There are many green points in the EU section of the map, we may be able to infer that those nations are indeed cooperative with US interests. US-EU relations are damaged only insomuch as the eurodeputies are willing to push against their leaders.
>She added: "The continued publication of these allegations about highly classified issues, and other information taken out of context, makes it impossible to conduct a reasonable discussion on the merits of these programs."
I can think of a few other things that have "[made] it impossible to conduct a reasonable discussion on the merits of these programs." That they're classified Top Secret. That numerous attempts to investigate the programs via the judicial process have been stymied under the "military and state secrets privilege." That whistleblowers have been hunted down and persecuted. And the list goes on.
edit: PSA: waterphone, your account appears to be hellbanned.
It looks like they do as much spying on Germany as they do on China and US itself. Interesting. I wonder what Germans and the German MEP's will have to say about this in the EU Parliament.
How much spying occurs is extremely difficult to measure, I think we can say without a doubt that this isn't their only tool.
One could infer that the colours on the map measure how much surveillance they have to do on their own, as opposed to receiving information from external intelligence networks. For example, green provides the most intelligence information while red is the least cooperative.
Based on that we can assume that Germany is less cooperative -- as a matter of fact we can also assume international allegiances from this map. It appears the US has trouble penetrating the BRIC nations[1].
Boundless Informant appears to not be an actual spying tool, but rather a GAO tool for monitoring how much spying is going on.
The colors correspond with the amount of intelligence collected. Green is the least, red is the most. If you expand the screenshot at the top, it shows part of a sorted list showing the most. Primary intelligence gathering is focused on Iran, Pakistan, Jordan, Egypt and India. 14 billion pieces of intelligence were gathered from Iran in the 30 day period shown here!
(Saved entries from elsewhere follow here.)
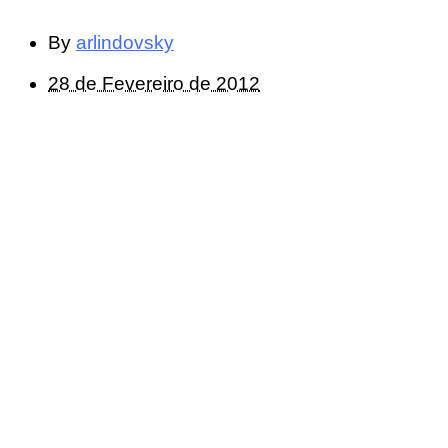
By
arlindovsky
28 de Fevereiro de 2012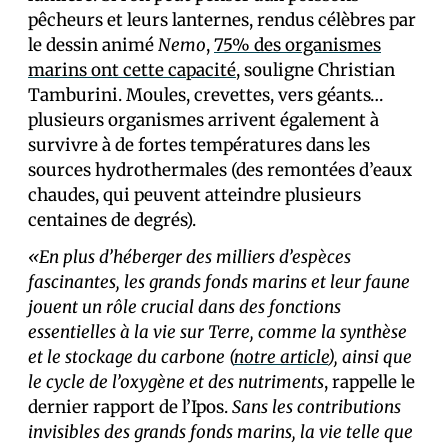
pêcheurs et leurs lanternes, rendus célèbres par
le dessin animé
Nemo
,
75% des organismes
marins ont cette capacité
, souligne Christian
Tamburini. Moules, crevettes, vers géants…
plusieurs organismes arrivent également à
survivre à de fortes températures dans les
sources hydrothermales (des remontées d’eaux
chaudes, qui peuvent atteindre plusieurs
centaines de degrés).
«En plus d’héberger des milliers d’espèces
fascinantes, les grands fonds marins et leur faune
jouent un rôle crucial dans des fonctions
essentielles à la vie sur Terre, comme la synthèse
et le stockage du carbone (
notre article
), ainsi que
le cycle de l’oxygène et des nutriments
, rappelle le
dernier rapport de l’Ipos.
Sans les contributions
invisibles des grands fonds marins, la vie telle que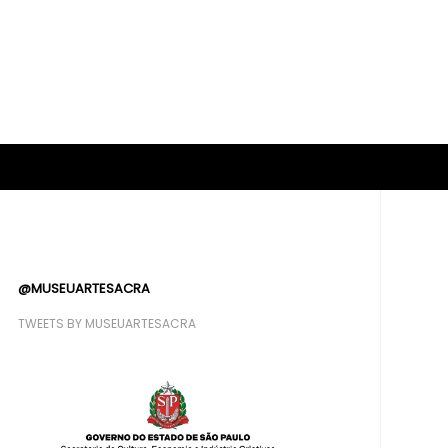
@MUSEUARTESACRA
TWEETS BY MUSEUARTESACRA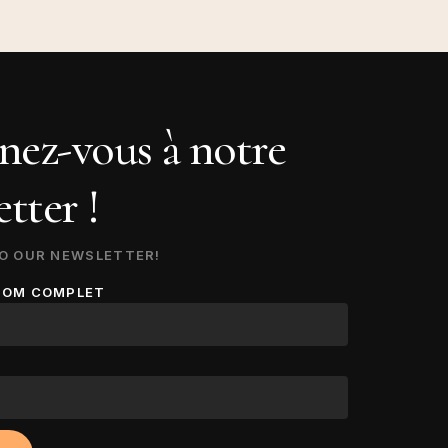
ez-vous à notre
tter !
O OUR NEWSLETTER!
NOM COMPLET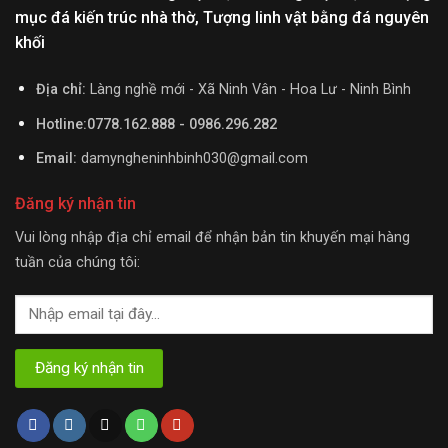
mục đá kiến trúc nhà thờ, Tượng linh vật bằng đá nguyên
khối
Địa chỉ:
Làng nghề mới - Xã Ninh Vân - Hoa Lư - Ninh Bình
Hotline:0778.162.888 - 0986.296.282
Email:
damyngheninhbinh030@gmail.com
Đăng ký nhận tin
Vui lòng nhập địa chỉ email để nhận bản tin khuyến mại hàng
tuần của chúng tôi: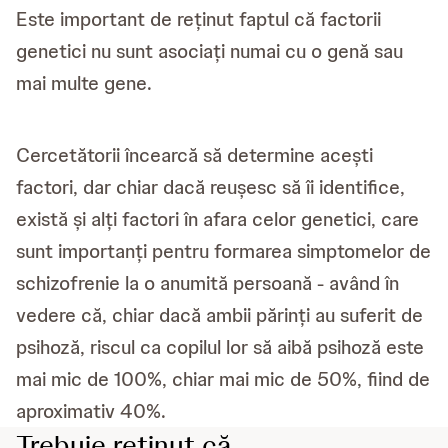
Este important de reținut faptul că factorii
genetici nu sunt asociați numai cu o genă sau
mai multe gene.
Cercetătorii încearcă să determine acești
factori, dar chiar dacă reușesc să îi identifice,
există și alți factori în afara celor genetici, care
sunt importanți pentru formarea simptomelor de
schizofrenie la o anumită persoană - având în
vedere că, chiar dacă ambii părinți au suferit de
psihoză, riscul ca copilul lor să aibă psihoză este
mai mic de 100%, chiar mai mic de 50%, fiind de
aproximativ 40%.
Trebuie reținut că ...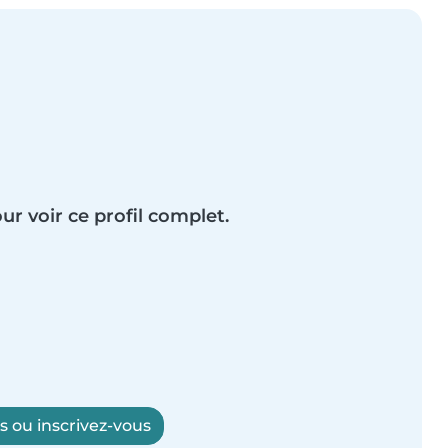
ur voir ce profil complet.
 ou inscrivez-vous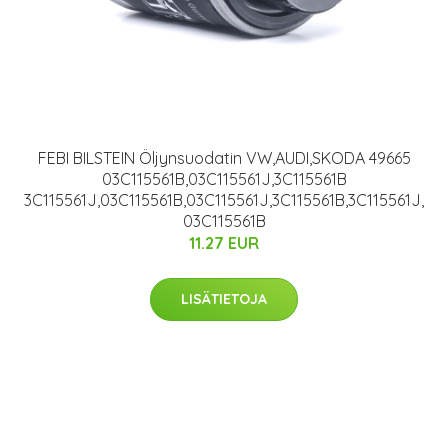
FEBI BILSTEIN Öljynsuodatin VW,AUDI,SKODA 49665
03C115561B,03C115561J,3C115561B
3C115561J,03C115561B,03C115561J,3C115561B,3C115561J,
03C115561B
11.27 EUR
LISÄTIETOJA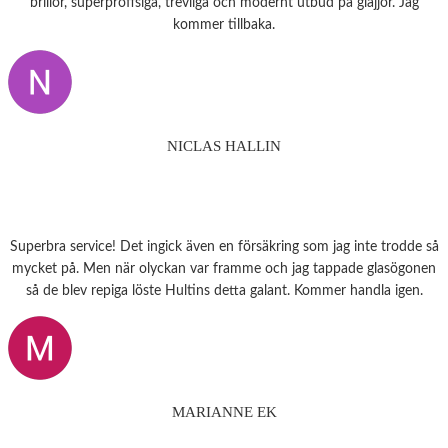
brillor, superproffsiga, trevliga och modernt utbud på glajjor. Jag
kommer tillbaka.
NICLAS HALLIN
Superbra service! Det ingick även en försäkring som jag inte trodde så
mycket på. Men när olyckan var framme och jag tappade glasögonen
så de blev repiga löste Hultins detta galant. Kommer handla igen.
MARIANNE EK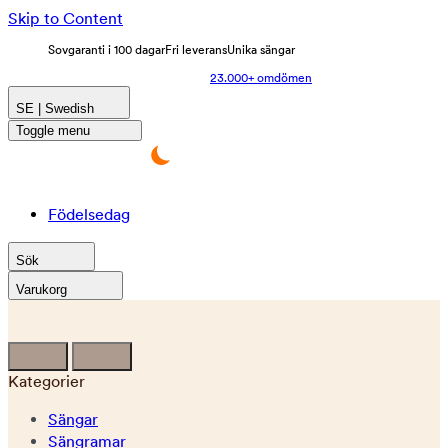
Skip to Content
Sovgaranti i 100 dagar
Fri leverans
Unika sängar
23.000+ omdömen
SE | Swedish
Toggle menu
Födelsedag
Sök
Varukorg
Kategorier
Sängar
Sängramar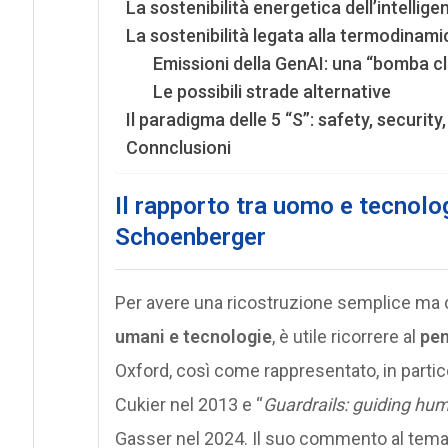
La sostenibilità energetica dell’intelligen
La sostenibilità legata alla termodinamica
Emissioni della GenAI: una “bomba cl
Le possibili strade alternative
Il paradigma delle 5 “S”: safety, security
Connclusioni
Il rapporto tra uomo e tecnolog
Schoenberger
Per avere una ricostruzione semplice ma 
umani e tecnologie
, è utile ricorrere al
pen
Oxford, così come rappresentato, in particol
Cukier nel 2013 e “
Guardrails: guiding hum
Gasser nel 2024. Il suo commento al tema t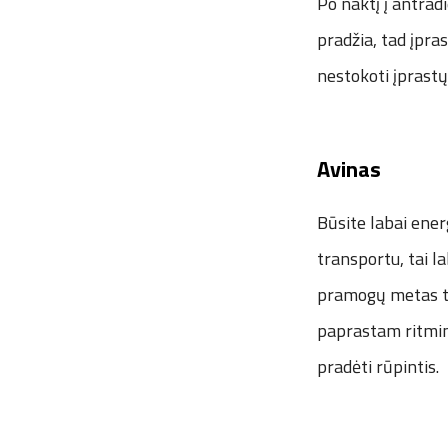
Po naktį į antradi
pradžia, tad įpra
nestokoti įprastų
Avinas
Būsite labai energ
transportu, tai 
pramogų metas tru
paprastam ritmin
pradėti rūpintis.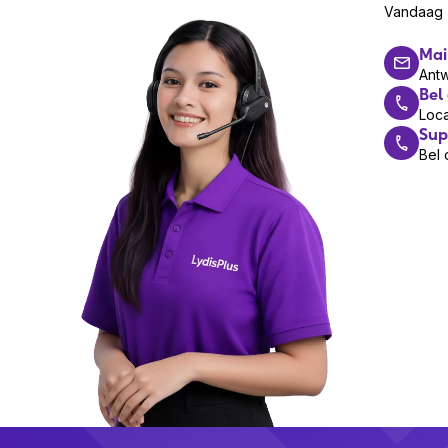
Vandaag z
Mai
Ant
Bel
Loca
Sup
Bel 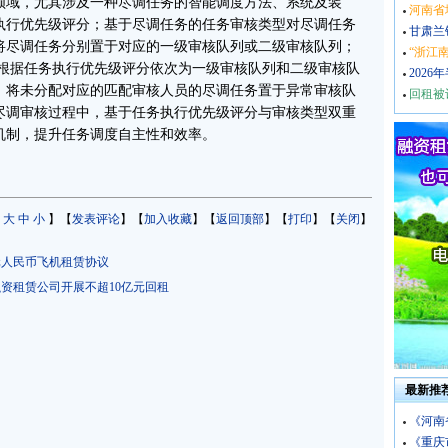
域，尤其涉及一种尽调任务的智能调度方法、系统及装
河南省
执行优先级评分；基于尽调任务的任务审核类型对尽调任务
甘肃兰
将尽调任务分别置于对应的一级审核队列或二级审核队列；
“浙江
，根据任务执行优先级评分依次为一级审核队列和二级审核队
202
；将未分配对应的匹配审核人员的尽调任务置于异常审核队
回租被
尽调审核过程中，基于任务执行优先级评分与审核类型双重
机制，提升任务调度自主性和效率。
：
大
中
小
】【
发表评论
】【
加入收藏
】【
返回顶部
】【
打印
】【
关闭
】
元人民币飞机租赁协议
资租赁公司开展不超10亿元回租
最新推
《河南
《重庆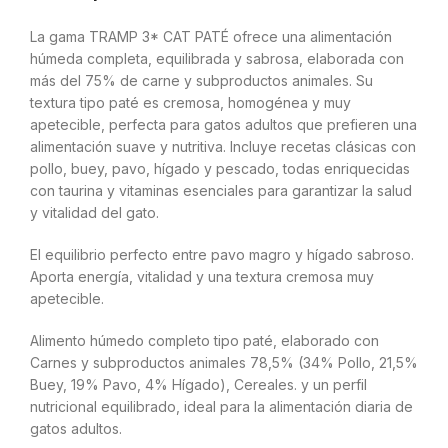
La gama TRAMP 3* CAT PATÉ ofrece una alimentación
húmeda completa, equilibrada y sabrosa, elaborada con
más del 75% de carne y subproductos animales. Su
textura tipo paté es cremosa, homogénea y muy
apetecible, perfecta para gatos adultos que prefieren una
alimentación suave y nutritiva. Incluye recetas clásicas con
pollo, buey, pavo, hígado y pescado, todas enriquecidas
con taurina y vitaminas esenciales para garantizar la salud
y vitalidad del gato.
El equilibrio perfecto entre pavo magro y hígado sabroso.
Aporta energía, vitalidad y una textura cremosa muy
apetecible.
Alimento húmedo completo tipo paté, elaborado con
Carnes y subproductos animales 78,5% (34% Pollo, 21,5%
Buey, 19% Pavo, 4% Hígado), Cereales. y un perfil
nutricional equilibrado, ideal para la alimentación diaria de
gatos adultos.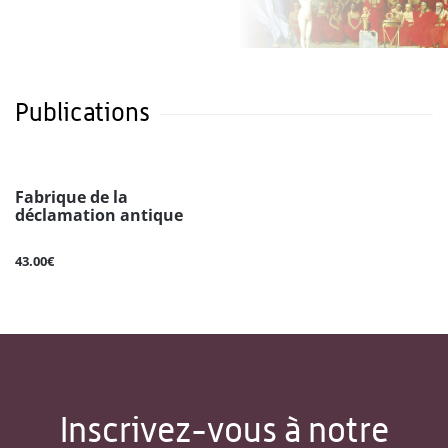
Publications
Fabrique de la
déclamation antique
43.00€
Inscrivez-vous à notre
97 billion pieces of intelligence gathered worldwide in a one month period! 3 billion of which are from the U.S. If that's not an example of a massive dragnet surveillance program, I don't know what is.
In software terms, it seems like someone there built a dashboard for higher-ups, and have promised to listen to feedback in a very enterprise-y "complexity vs reward" triage process.
That probably has a lot to do with how isolated they are. From back in my days of doing IP location technology, North Korea had less than 50 public IP addresses whereas Antarctica had well over 1,000.
Also - everyone should use and support Tor. That has a hint of irony since it was originally sponsored by the US Naval Research Laboratory.